I’m only 18 and love lawn care. But I don’t know if there’s already too much lawn care services around. I have 4 customers so far a week and I’m not sure if I should continue to spread my business knowing how many other people do lawn care

    Is a lawn care business over saturated and a waste of time?
    byu/Glittering-Buddy598 inEntrepreneur



    Posted by Glittering-Buddy598

    17 Comments

    1. Whether or not it’s over saturated really depends on your location. In many areas, yes, but there are some areas where there is more than enough work to go around. Search “lawn care” in your particular area, and see how many options you have available.

    2. Hundreds of lawn care companies by me and I still can’t get anyone to come out and cut my grass.

    3. Ok-Crew-2641 on

      It’s a competitive industry (as does most service providers). So depends on how good a quality you provide at an affordable price, when compared to your peers who target the same customers.

    4. Aggressive-Camp1674 on

      Keep going.
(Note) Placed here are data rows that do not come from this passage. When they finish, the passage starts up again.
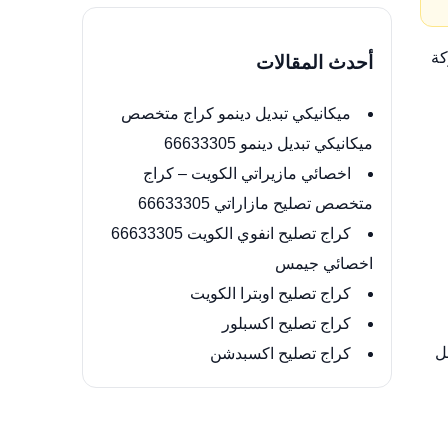
كة
أحدث المقالات
ميكانيكي تبديل دينمو كراج متخصص
ميكانيكي تبديل دينمو 66633305
اخصائي مازيراتي الكويت – كراج
متخصص تصليح مازاراتي 66633305
كراج تصليح انفوي الكويت 66633305
اخصائي جيمس
كراج تصليح اوبترا الكويت
كراج تصليح اكسبلور
ل
كراج تصليح اكسبدشن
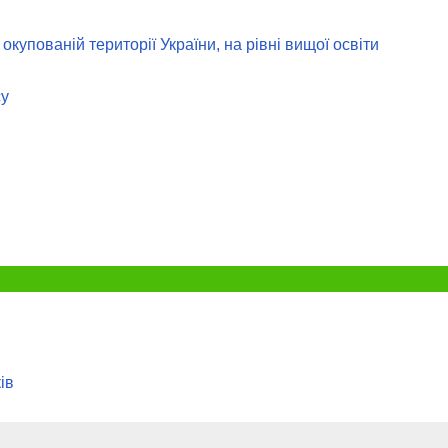
купованій території України, на рівні вищої освіти
су
ів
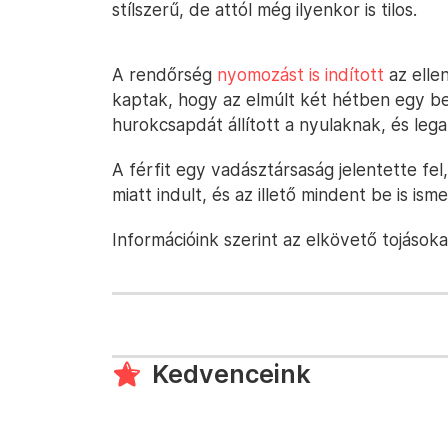
stílszerű, de attól még ilyenkor is tilos.
A rendőrség
nyomozást is indított
az ellen
kaptak, hogy az elmúlt két hétben egy be
hurokcsapdát állított a nyulaknak, és lega
A férfit egy vadásztársaság jelentette fe
miatt indult, és az illető mindent be is isme
Információink szerint az elkövető tojások
Kedvenceink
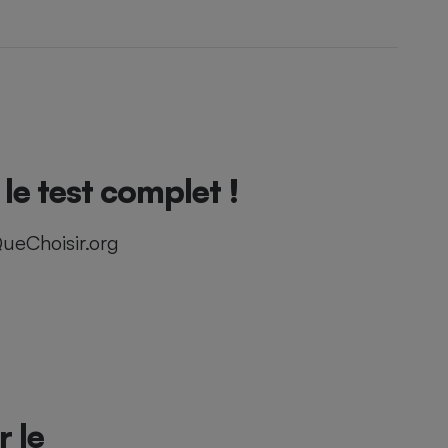
e test complet !
ueChoisir.org
r le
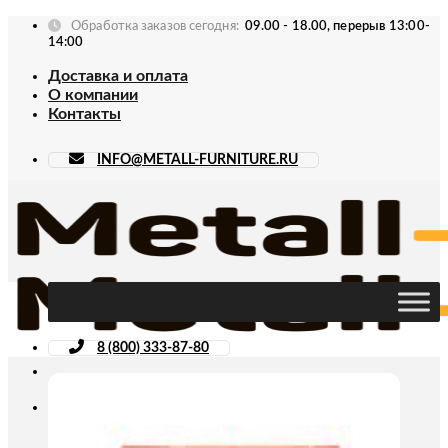
Skip
Обработка заказов сегодня:
09.00 - 18.00, перерыв 13:00-
to
14:00
content
Доставка и оплата
О компании
Контакты
INFO@METALL-FURNITURE.RU
8 (800) 333-87-80
Искать:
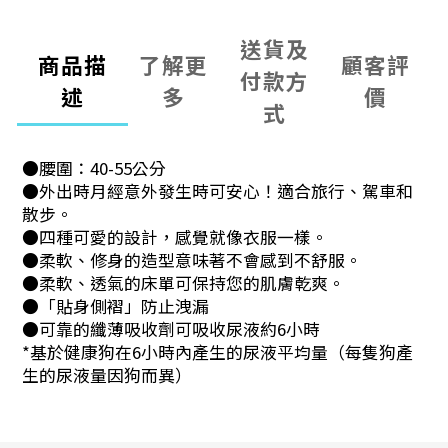
送貨及
商品描
了解更
顧客評
付款方
述
多
價
式
●腰圍：40-55公分
●外出時月經意外發生時可安心！適合旅行、駕車和
散步。
●四種可愛的設計，感覺就像衣服一樣。
●柔軟、修身的造型意味著不會感到不舒服。
●柔軟、透氣的床單可保持您的肌膚乾爽。
●「貼身側褶」防止洩漏
●可靠的纖薄吸收劑可吸收尿液約6小時
*基於健康狗在6小時內產生的尿液平均量（每隻狗產
生的尿液量因狗而異）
If you like doing it, it’s something worth pursuing.

      My son and I ran a lawn business years ago. Started with a free craigslist mower. Had over 100 regular clients a month when we sold it. The trick was offering a monthly ‘deal’ The neighbors talk to neighbors… it was word of mouth that helped us gain customers.

      There’s apps and other outlets for getting regular clients lined up.
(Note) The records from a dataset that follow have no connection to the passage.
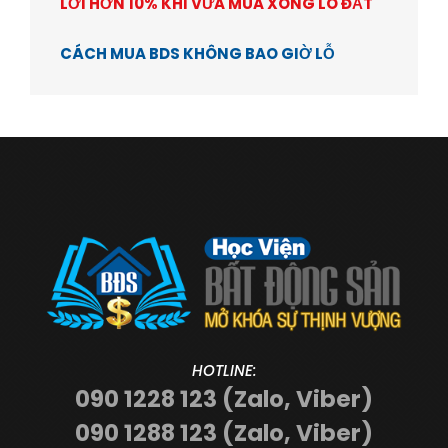
LỜI HƠN 10% KHI VỪA MUA XONG LÔ ĐẤT
CÁCH MUA BDS KHÔNG BAO GIỜ LỖ
HOTLINE:
090 1228 123 (Zalo, Viber)
090 1288 123 (Zalo, Viber)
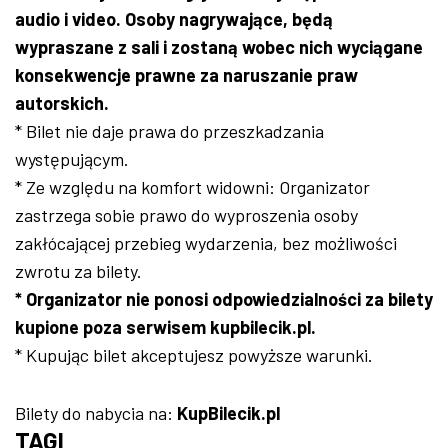
audio i video. Osoby nagrywające, będą
wypraszane z sali i zostaną wobec nich wyciągane
konsekwencje prawne za naruszanie praw
autorskich.
* Bilet nie daje prawa do przeszkadzania
występującym.
* Ze względu na komfort widowni: Organizator
zastrzega sobie prawo do wyproszenia osoby
zakłócającej przebieg wydarzenia, bez możliwości
zwrotu za bilety.
* Organizator nie ponosi odpowiedzialności za bilety
kupione poza serwisem kupbilecik.pl.
* Kupując bilet akceptujesz powyższe warunki.
Bilety do nabycia na:
KupBilecik.pl
TAGI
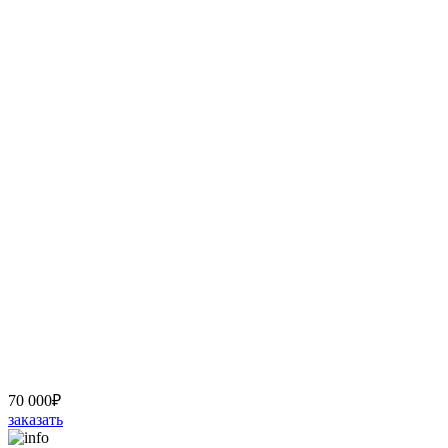
70 000
₽
заказать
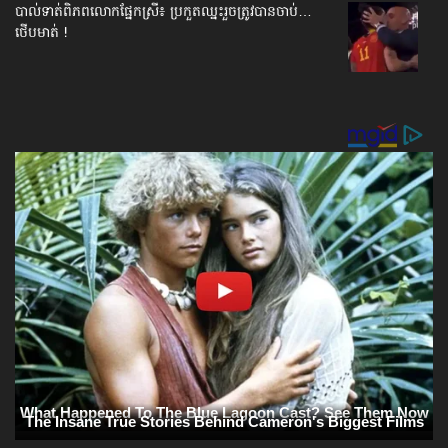
បាល់ទាត់​ពិភពលោក​ផ្នែកស្រី៖ ប្រកួតឈ្នះរួច​ត្រូវបានចាប់…
ថើបមាត់ !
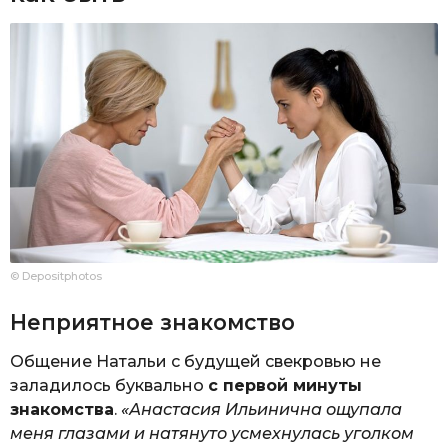
© Depositphotos
Неприятное знакомство
Общение Натальи с будущей свекровью не
заладилось буквально
с первой минуты
знакомства
.
«Анастасия Ильинична ощупала
меня глазами и натянуто усмехнулась уголком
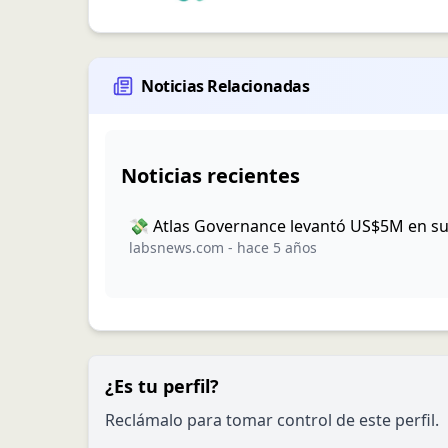
Noticias Relacionadas
Noticias recientes
💸 Atlas Governance levantó US$5M en su
labsnews.com
-
hace 5 años
¿Es tu perfil?
Reclámalo para tomar control de este perfil.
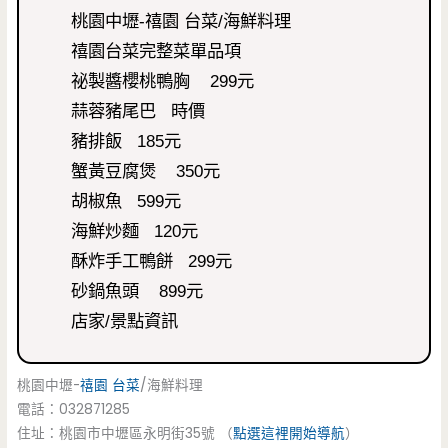
桃園中壢-禧園 台菜/海鮮料理
禧園台菜完整菜單品項
祕製醬櫻桃鴨胸 299元
蒜蓉豬尾巴 時價
豬排飯 185元
蟹黃豆腐煲 350元
胡椒魚 599元
海鮮炒麵 120元
酥炸手工鴨餅 299元
砂鍋魚頭 899元
店家/景點資訊
桃園中壢-
禧園
台菜
/海鮮料理
電話：032871285
住址：桃園市中壢區永明街35號 （
點選這裡開始導航
）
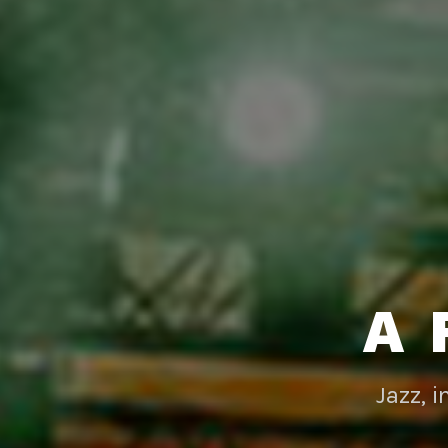
A 
Jazz, 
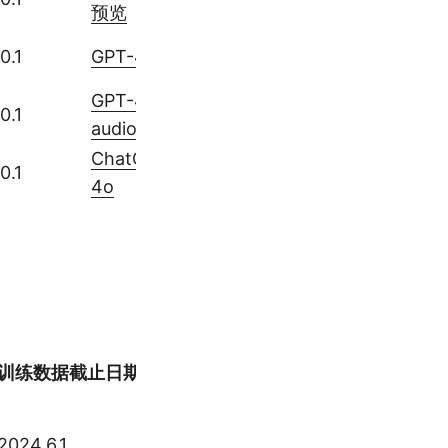
预览
0.1
GPT-4o
GPT-4o
0.1
audio
ChatGPT-
0.1
4o
训练数据截止日期
链接
GPT-
2024.6.1
4o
      We spent the first few months gaining better equipment. I learned to tune 2 stroke engines and got a grinding wheel., and every mower had 3 sets of blades. Kept my blades sharp, and since when we’re making money hand over fist, our gas had a cherry smell too it.
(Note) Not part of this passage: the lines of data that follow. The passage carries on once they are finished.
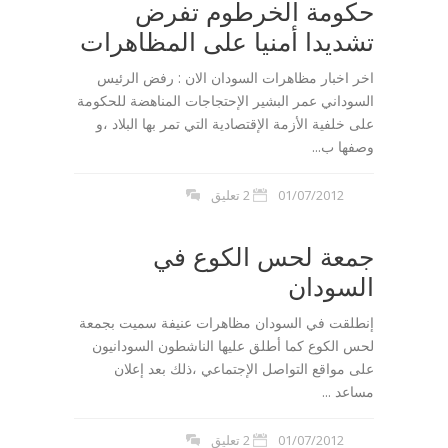
حكومة الخرطوم تفرض
تشديدا أمنيا على المظاهرات
اخر اخبار مظاهرات السودان الان : رفض الرئيس
السوداني عمر البشير الإحتجاجات المناهضة للحكومة
على خلفية الأزمة الإقتصادية التي تمر بها البلاد ،و
وصفها ب...
01/07/2012
2 تعليق
جمعة لحس الكوع في
السودان
إنطلقت في السودان مظاهرات عنيفة سميت بجمعة
لحس الكوع كما أطلق عليها الناشطون السودانيون
على مواقع التواصل الإجتماعي ،ذلك بعد إعلان
مساعد ...
01/07/2012
2 تعليق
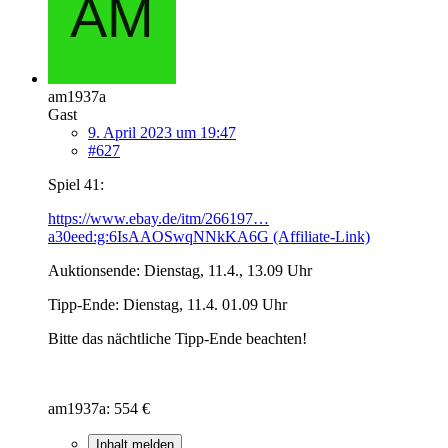
am1937a
Gast
9. April 2023 um 19:47
#627
Spiel 41:
https://www.ebay.de/itm/266197…
a30eed:g:6IsAAOSwqNNkKA6G (Affiliate-Link)
Auktionsende: Dienstag, 11.4., 13.09 Uhr
Tipp-Ende: Dienstag, 11.4. 01.09 Uhr
Bitte das nächtliche Tipp-Ende beachten!
am1937a: 554 €
Inhalt melden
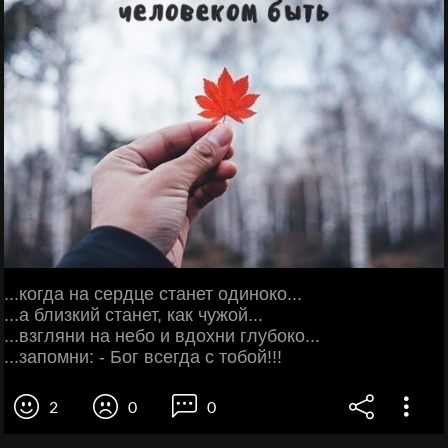
...когда на сердце станет одиноко...
...а близкий станет, как чужой...
...взгляни на небо и вдохни глубоко...
...запомни: - Бог всегда с тобой!!!
2
0
0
      Our truck was a beast and I pulled trees over with it for a client. It was a great time, and easily could have scaled.

      It might be a saturated market where you’re at, but there’s plenty of people unhappy with their current service.

      Also, a side business sprang from it. I charged extra to pick up dog poop. I don’t like it on my equipment or my vehicle. So I offered that as a service. At the end of the year I was picking up more poop than mowing.

      It’s weird what people won’t do.

      When fall comes around pick up leaves, it’s easy and provides good income as the season wound down.

      Good luck!

    5. ContributionSuch2655 on

      I did lawn care for a decade. If you give them a reason to use you, then you’ll make it. It’s a nice business model because once you get a client they usually stick with you for years if you do a good job.

      I think there is more money in spraying, fertilizing, aerating if you can specialize. A lot of companies do it all but a lot of them don’t. Where I live 80% of people get their lawn sprayed but maybe only 15% have a service that cuts the grass for them. If I was to get back into it I’d go right for spraying, no question.

    6. Too much lawn care? Who knows. Too many boring ass monoculture lawns? Absolutely.

    7. juststattingaround on

      Don’t stop if it’s something you love! Most successful small companies never created a market, they just excelled in an already existing one by honing in on one key differentiator 🙂  

      Think of Bombas Socks and Kind Bar! Socks and granola bars were not new by any means when these companies started. But they both had little niche differentiators that helped them acquire and retain customers. 

      Figure out what the other landscape businesses around you are doing. Perfect what they’re doing right, fix what they’re doing wrong, and do what they’re not doing at all. Wishing you all the best! 

    8. I bet you can undercut everyone because you live with parents and just can operate cash business since you are young. Plus people tend to support young man doing job like this. Just do it. What you got to lose?

    9. Jazzlike-Radio2481 on

      People are standing at the ends of their driveways with fistfuls of cash, begging for someone, anyone, to come cut their grass.

      There’s so many lawn care companies because there’s so many lawn care customers.

      Get certified for weed control and fertilization and you’ll be among a smaller group of companies of lawn care companies.

    10. If you offer good services you always find clients. Hard at the start but gets easier

    11. I would say no. Message me and I’ll tell ya how to do something, naturally, that most lawn places don’t know how to do

    12. One of the VCs in a couple startups I was involved with had a commercial landscaping business, essentially lawncare for businesses (hotels, banks, etc.).

      He had a house right on the beach in Malibu, drove a Maserati, was pretty well off financially, all from lawncare.

      There are more clients where your four came from. Keep at it.

    13. Advice2Anyone on

      No barrier to entry and from what I hear really hard to scale. Can be a good income for the driven but few will make it into a growing business without branching to like landscaping that is more subjective and requires skill

    14. Ricothebuttonpusher on

      I think we’ve all seen the lawn cutting guy on TikTok. Use social media to your advantage

    15. madpiratebippy on

      Dude I have tried so hard to hire lawn care for my house. If you show up sober and return calls to your business phone reliably you’ll be better than 90% of the companies out there.

      Hire an answering service and give them a script to make estimate appointments and schedule service and you’ll be ahead of 95%

    16. MuruTheGuru on

      I’m getting quotes of 60-85 a pop. It’s not cheap so seems like there is profit to be made.